Mar 3, 2015 9:38 AMPublication: The East Hampton Press & The Southampton Press

New Name, New Feel For Highway Restaurant

Mar 3, 2015 9:45 AM

It is not unusual for the airy, light-filled restaurant at 290 Montauk Highway in East Hampton to be ignored by drivers passing by who are too eager to get to the beach, too rushed to beat Manhattan-bound traffic, or too busy rubbernecking the old military tank sitting beside it, pointing its large gun toward the road.

Next month, the building’s new tenants—they are leasing from the Veterans of Foreign Wars Post 550, which owns it—say there is reason to pay attention. And it’s not just the restaurant’s new sign, or name.

The days of the Highway Diner & Bar, as the space was most recently known—save for a Japanese pop-up last summer—are officially over. It is now home to the Highway Restaurant & Bar.

“Some people say this is a cursed site. For whatever reason, nothing’s lasted,” the restaurant’s general manager, Adam Lancashire, said, rattling off four of the space’s former lives before his team arrived in November. “But we will. We’re not, ‘Okay, it didn’t work,’ six months down the line. ‘Let’s close it.’ We’ll make it work. The only way to prove that is to do it.”

The 108-seat, contemporary-American eatery shut down on February 16, temporarily closing its doors for an extensive renovation that Mr. Lancashire says will transform the space into a more intimate location by April 1, at the latest.

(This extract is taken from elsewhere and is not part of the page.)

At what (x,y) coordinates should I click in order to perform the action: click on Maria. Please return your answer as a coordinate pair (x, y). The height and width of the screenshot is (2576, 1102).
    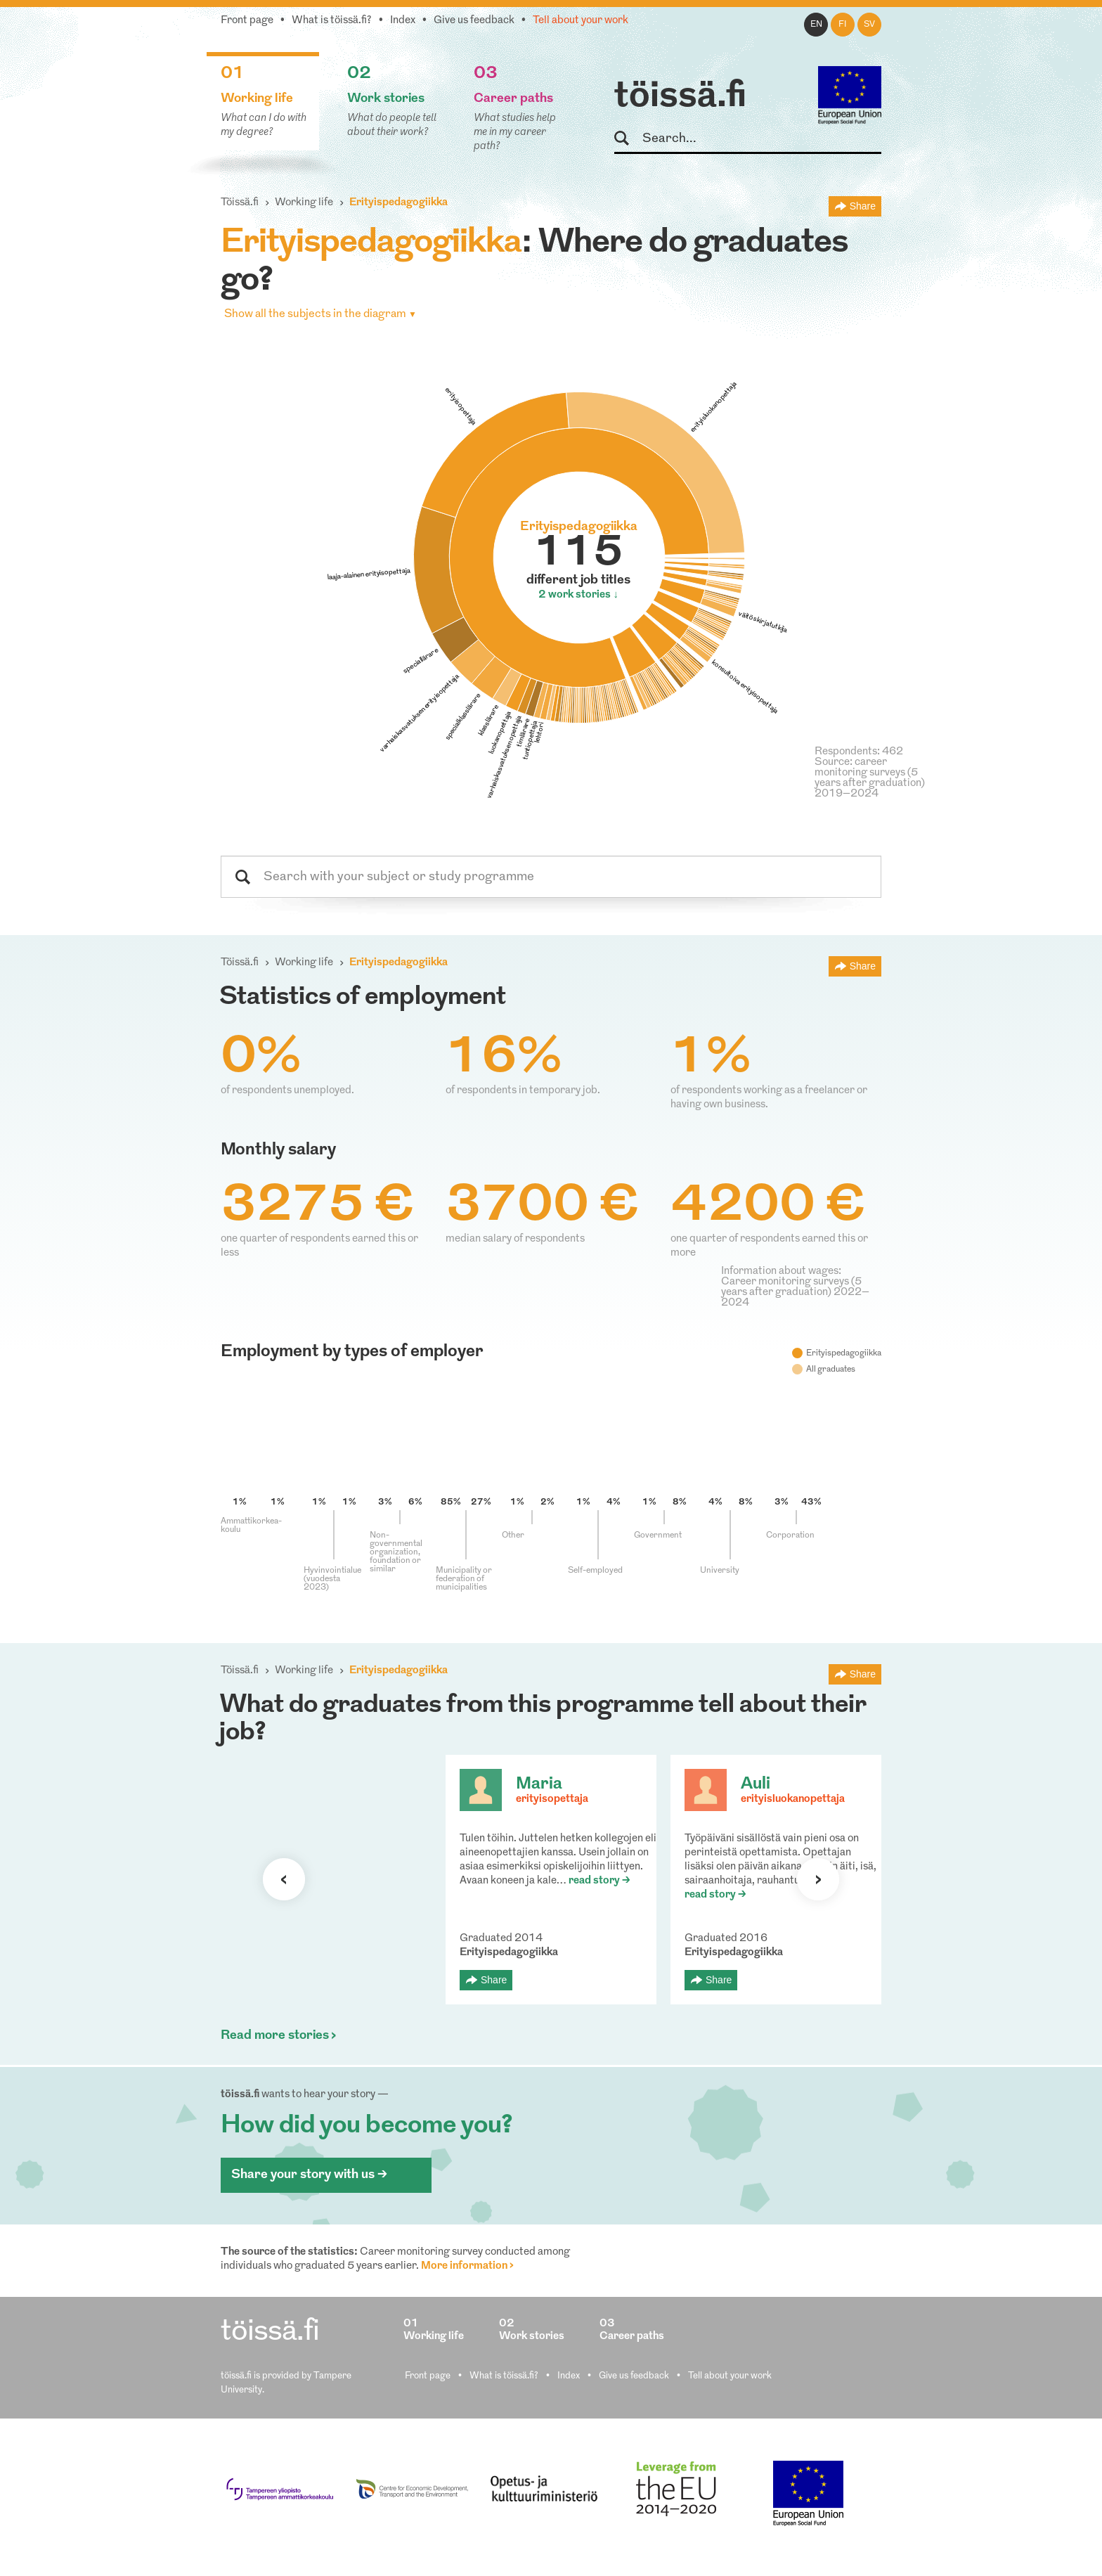
    Looking at the image, I should click on (539, 1784).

“We’re going to soften it up, make it feel like a restaurant you can come to with your friends for a drink on Friday night,” he said, “but also, if you want to bring your boyfriend on a Saturday night for a nice dinner, you can do that, too. It’s not going to feel like a diner anymore.”

Aesthetic additions will include a two-way fireplace separating the bar from the dining room, new tables and booths, fabric wall coverings, light fixtures and oversized curtains, though the most extensive improvements will take place behind the scenes—with the kitchen, air conditioning and heating systems.

“We’re obviously a business that needs to justify everything, so our budget is what we think is appropriate and what we think we’ll be able to get back and make sense of,” Mr. Lancashire said, “with one eye on the future.”

Come spring, a vegetable garden will be planted in front of the restaurant to support its menu governed by seasonal produce and fish from the East End. The menu expansion is still in the discussion phase, Mr. Lancashire said, “but we will always, always, always use what is locally sourced and locally produced. It’s local all the way.”

Head chefs Justin Finney and Seth Seligman aren’t doing away with the menu’s staple Homemade Chicken Pot Pie, John’s Eggplant Parmigiana, or handmade pasta, but they are planning to expand the restaurant’s take-out options. Mr. Lancashire will revisit the wine list, he said; half will be dominated by French wines, his personal favorite, with 30 percent dedicated to local selections and 20 percent international.

“There’s no point in doing things by half measures,” he said. “We want to try to have the best food, the best wine. We want to try to have the most competitive prices. And we want to be successful. It’s simple, good, honest food—just elevated. Our intention is to reopen a restaurant that is here for the community and to show, with time and integrity, that we’re going to be here for the long haul.”